EXTRAITS DU TESTAMENT
L'un des thèmes les plus fréquents chez Villon est la mort. En dépit de leur beauté ou de leur grandeur, les belles dames du temps jadis n'ont pas échappé à cette destinée: Flora, courtisane romaine, ou peut-être la déesse du printemps; Thaïs, courtisane égyptienne; Echo, nymphe grecque qui aima Narcisse et se laissa mourir de désespoir, ne conservant de son corps que sa voix; Héloïse, qui au 12ème siècle, fut l'amante du philosophe Abélard; Marguerite de Bourgogne, femme de roi qui faisait tuer ses amants, dont Buridan, qui était aussi une philosophe; Blanche de Castille, reinde de France; Berthe aux grands pieds, femme de Pépin et mère de Charlemagne.

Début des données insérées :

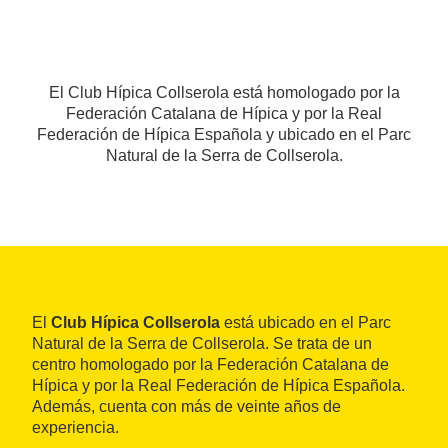
El Club Hípica Collserola está homologado por la
Federación Catalana de Hípica y por la Real
Federación de Hípica Española y ubicado en el Parc
Natural de la Serra de Collserola.
El
Club Hípica Collserola
está ubicado en el Parc
Natural de la Serra de Collserola. Se trata de un
centro homologado por la Federación Catalana de
Hípica y por la Real Federación de Hípica Española.
Además, cuenta con más de veinte años de
experiencia.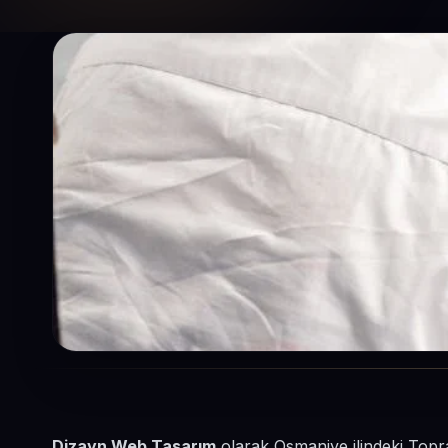
Dizayn Web Tasarım
olarak Osmaniye ilindeki Topra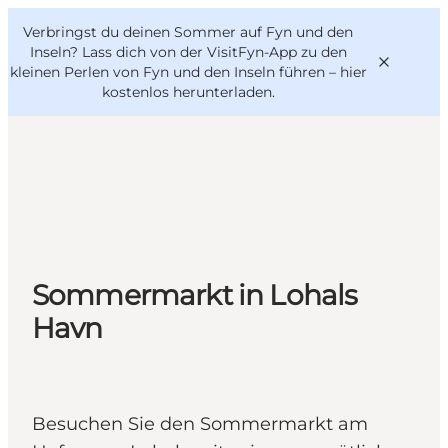
English
Danish
VisitFyn
Verbringst du deinen Sommer auf Fyn und den
VisitFyn
Deutsch
Inseln? Lass dich von der VisitFyn-App zu den
kleinen Perlen von Fyn und den Inseln führen –
hier
kostenlos herunterladen
.
Reise Ideen
Outdoor & bike
Essen & trinken
Sommermarkt in Lohals
Übernachtung
Havn
Besuchen Sie den Sommermarkt am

On ne sait qui sont Bietris, Alis et Harembourgis. Belles ou tragiques, ces héroïnes sont choisies pour le prestige de leur nom. Villon a su en outre exprimer la fuite du temps par un refrain devenu fameux: "Mais où sont les neiges d'antan?" (d'antan: de l'année passée)
BALLADE DES DAMES DU TEMPS JADIS
Dites-moi où n' en quel pays
Est Flora la belle Romaine,
Archipides ne Thaïs
Qui fut sa cousine germaine,
Echo parlant quand bruit on mène
Dessus rivière ou sur étang,
Qui beauté eut trop plus qu'humaine,
Mais où sont les neiges d'antan?
Où est la très sage Héloïs
Pour qui chatré fut, et puis moine
Pierre Abélard à Saint-Denis?
Pour son amour eut cette essoine
Semblablement où est la reine
Qui commande que Buridan
Fût jeté en un sac en Seine?
Mais où sont les neiges d'antan?
La reine blanche comme lis
Qui chantait à voix de sirène,
Berthe au grand pieds, Bietris, Alis,
Haremburgis qui tint la Maine,
Et Jeanne la bonne Lorraine
Qu'Anglais brûlèrent à Rouen;
Où sont-ils, Vierge souveraine?
Mais où sont les neiges d'antan?
Prince, n'enquérez de semaine
Où elles sont, né de cet an,
Qu'à ce refrain ne vous ramaine
Mais où sont les neiges d'antan?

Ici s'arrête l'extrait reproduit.